Неподалеку, тоже на корточках, сидел двоюродный братишка Лаги, сын дяди из Гиждувана; в детстве он приезжал в Ташкент гостить на лето, худенький смешливый мальчик, младше ее на пару лет. Два года назад женился, растолстел и завел на лице выражение такой серьезности, которая даже здесь, в палате умирающего, была, наверное, излишней.
Родственники были одеты нарочито не по сезону: мужчины — в серых костюмах и выгоревших галстуках, женщина — в темно-синем бархатном платье с мясистыми розами. На соседней койке сидел другой больной, старик в майке, полосатых штанах и ферганской тюбетейке. На подушке у него лежал транзистор, издававший хрипы, кашель и футбольные свистки.
И только потом Лаги разглядела за всей этой вылезшей на первый план массовкой — отца. То, что пока еще было ее отцом. Ей были подарены несколько секунд молчаливого и неподвижного присутствия.

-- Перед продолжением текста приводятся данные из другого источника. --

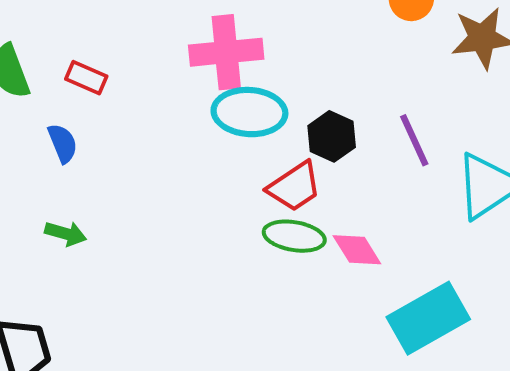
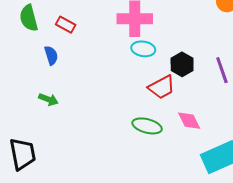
cyan ellipse: (249, 112) -> (143, 49), size x0.7
green ellipse: (294, 236) -> (147, 126), moved

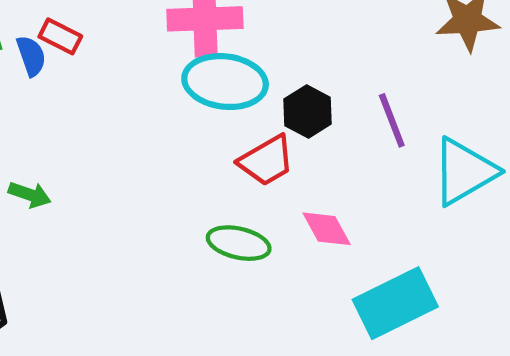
cyan ellipse: (143, 49) -> (225, 82), size x1.6
blue semicircle: (51, 55) -> (31, 56), moved

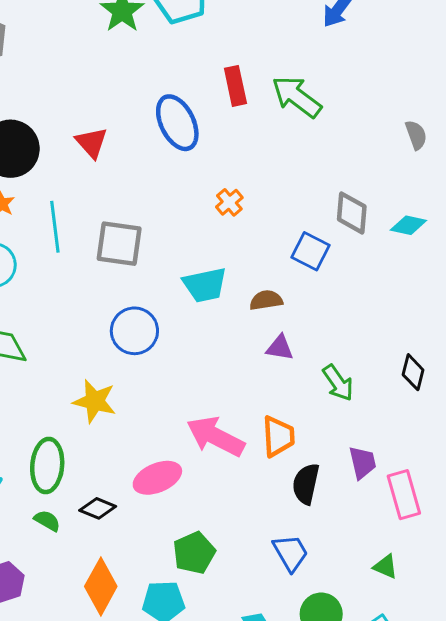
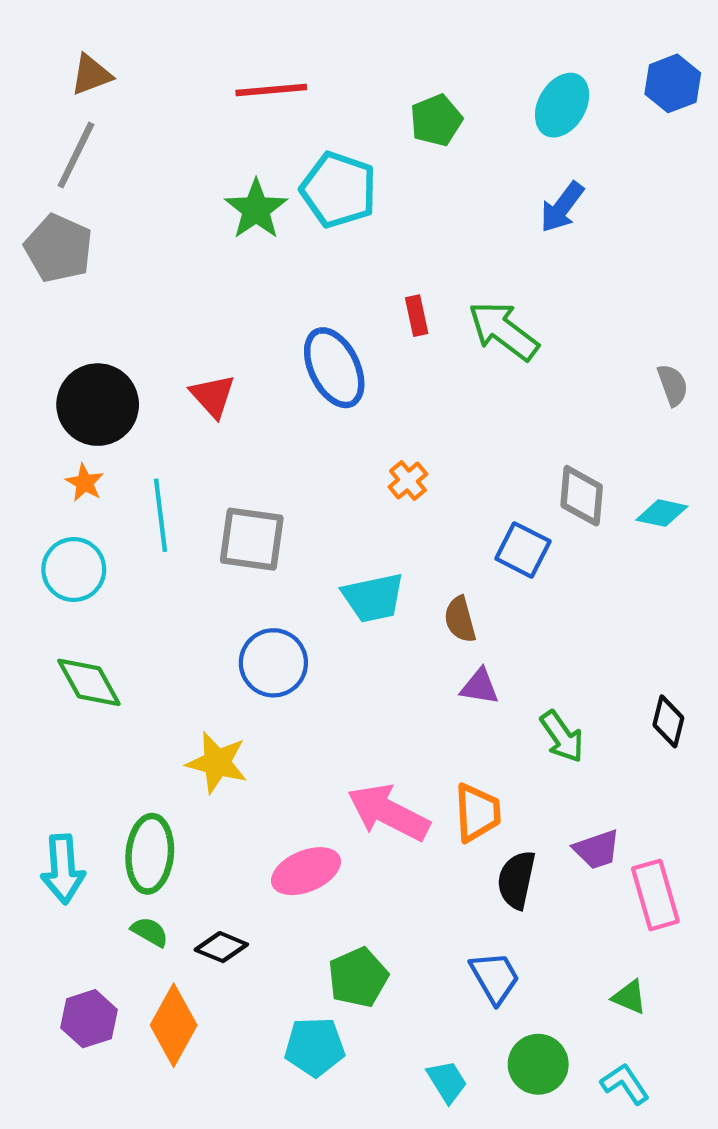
red rectangle: (235, 86) -> (417, 316), size x0.7
brown semicircle: (266, 300) -> (460, 619), turned -96
purple trapezoid: (362, 462) -> (597, 849), turned 84
black diamond: (98, 508) -> (221, 947), moved
orange diamond: (101, 586) -> (174, 1025), moved

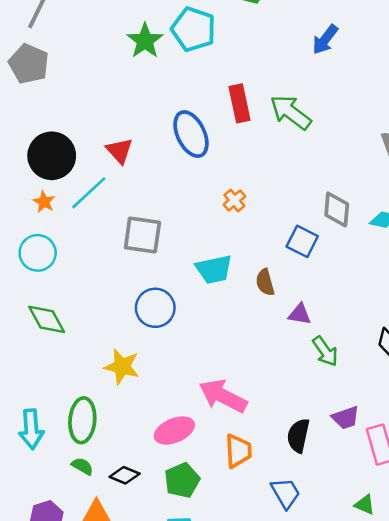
red rectangle: (417, 316) -> (240, 103), size x1.6
cyan line: (161, 515) -> (89, 193), moved, turned 54
purple triangle: (480, 687) -> (300, 314), moved
orange trapezoid: (477, 813) -> (238, 451), moved
green pentagon: (358, 977) -> (182, 480), moved

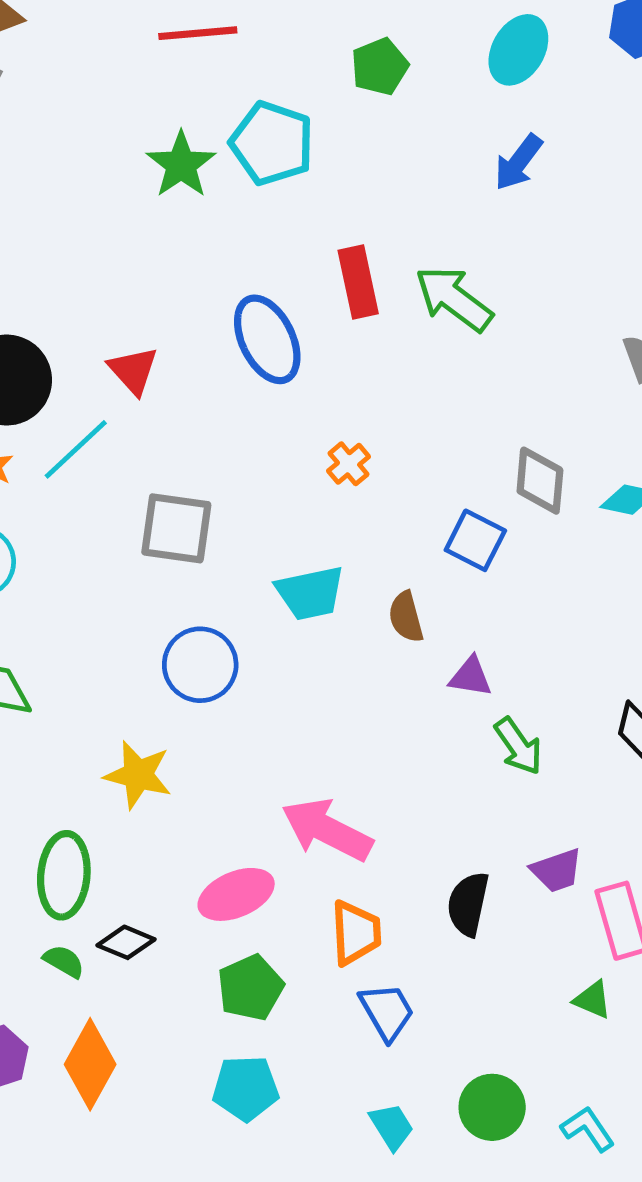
black diamond: (125, 475) -> (126, 942), moved
blue trapezoid: (286, 493) -> (387, 1012), moved
green triangle: (365, 505) -> (593, 1000), moved

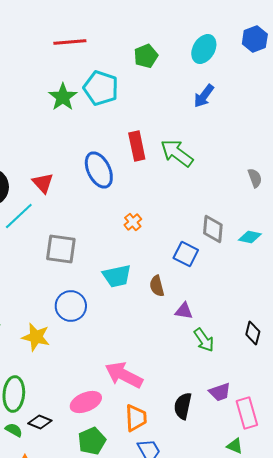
yellow star: (138, 775) -> (36, 337), moved

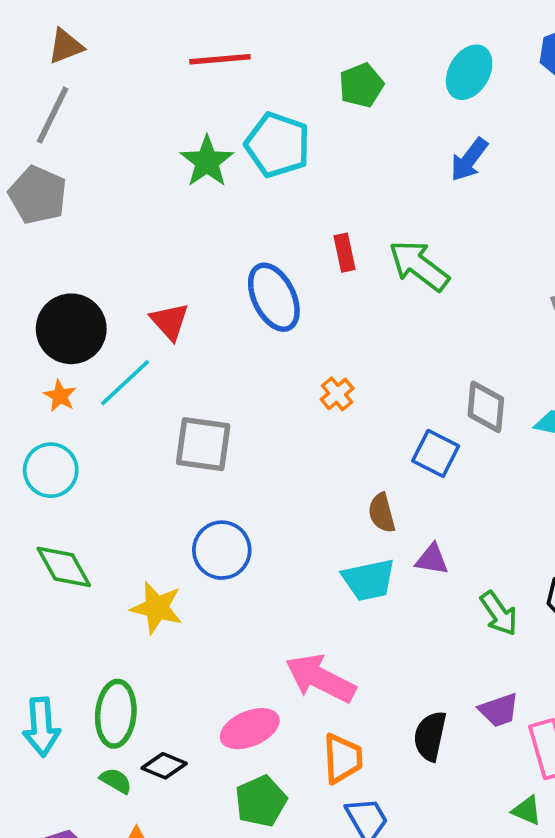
red rectangle: (137, 146) -> (345, 253), size x0.7
cyan trapezoid: (117, 276) -> (369, 580), moved
green arrow: (204, 340) -> (499, 613), moved

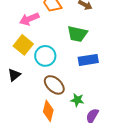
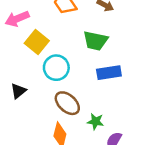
pink arrow: (29, 19) -> (17, 19), moved
yellow square: (23, 45) -> (37, 42), moved

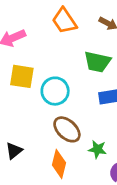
yellow square: (37, 42) -> (22, 76), moved, turned -30
black triangle: (18, 91) -> (14, 151), moved

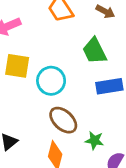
green trapezoid: (97, 62) -> (94, 51), turned 52

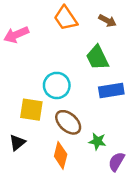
yellow square: (17, 66) -> (31, 110), moved

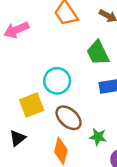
yellow square: (31, 110) -> (32, 105), turned -30

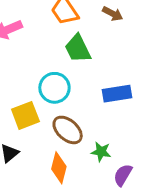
green trapezoid: (98, 53) -> (78, 49), moved

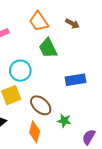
cyan circle: (54, 88) -> (20, 71), moved
purple semicircle: (123, 175) -> (89, 137), moved

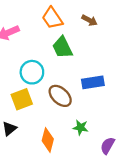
brown ellipse: (41, 105) -> (60, 96), moved

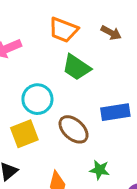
orange trapezoid: (52, 18) -> (63, 30), turned -35
green trapezoid: (62, 47) -> (76, 67), turned -30

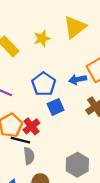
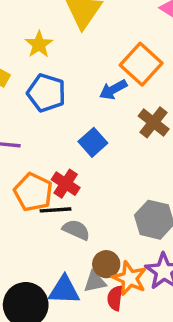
blue pentagon: (44, 84) -> (46, 93), moved
gray semicircle: (29, 156) -> (76, 230), turned -42

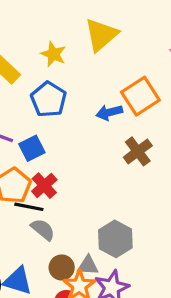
yellow star: (39, 44) -> (53, 54), turned -30
blue square: (93, 142) -> (32, 148), moved
gray triangle: (95, 282) -> (88, 265), moved

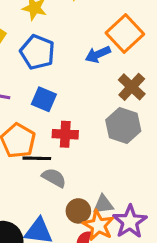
blue square: (32, 148) -> (44, 99), moved, turned -30
red cross: (44, 186) -> (65, 134), moved, turned -35
gray hexagon: (115, 239) -> (123, 125), moved

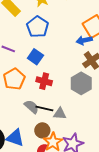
blue arrow: (98, 54) -> (84, 40), moved
black line: (37, 158) -> (44, 108), moved
gray triangle: (103, 204) -> (60, 114), moved

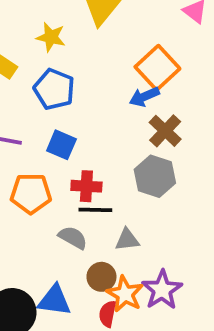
orange pentagon: (14, 79) -> (31, 193), turned -30
black line: (44, 108) -> (95, 210), moved

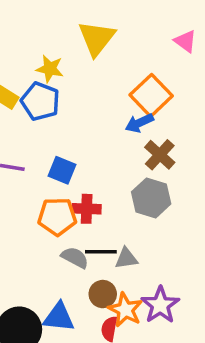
blue pentagon: (54, 89) -> (40, 101), moved
orange pentagon: (31, 193) -> (57, 217), moved
black line: (95, 210) -> (101, 252), moved

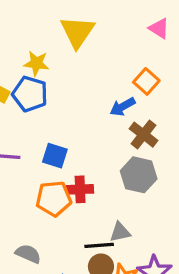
orange square: (151, 95) -> (146, 81), moved, size x0.7
black line: (101, 252) -> (99, 245), moved
gray semicircle: (75, 258) -> (28, 254), moved

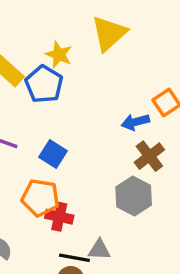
red cross: (80, 189) -> (59, 217), moved

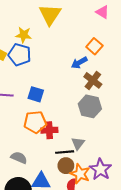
gray triangle: (99, 250) -> (78, 143), turned -40

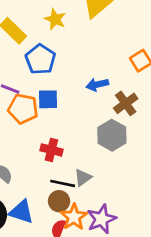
blue pentagon: (20, 55) -> (40, 59), moved
blue arrow: (79, 63) -> (97, 85), moved
blue square: (36, 94) -> (48, 99), turned -35
orange pentagon: (35, 122) -> (23, 109), moved

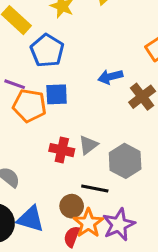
gray hexagon: (112, 135) -> (125, 161), moved
gray triangle: (83, 178) -> (88, 145), moved
black line: (63, 183) -> (95, 188), moved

Футбольный судья пронзительно свистнул.
Синяя женщина вскочила обниматься с Лаги, закружила ее в приветственном танце из объятий, сухих поцелуев под ритмичное яхши-мы-сиз, тузук-мы-сыз[4], тра-та-та-та-та-та-мы-сыз… Зашедшая из коридора медсестра настойчиво теребила Лаги за руку. Двоюродный братишка поднялся и встал с каменным видом. Дядя, продолжая сидеть, тихо заговорил с другим больным; Лаги показалось, что он сказал: «Явилась — не запылилась». Тот, в свою очередь, добродушно засмеялся и направился к выходу.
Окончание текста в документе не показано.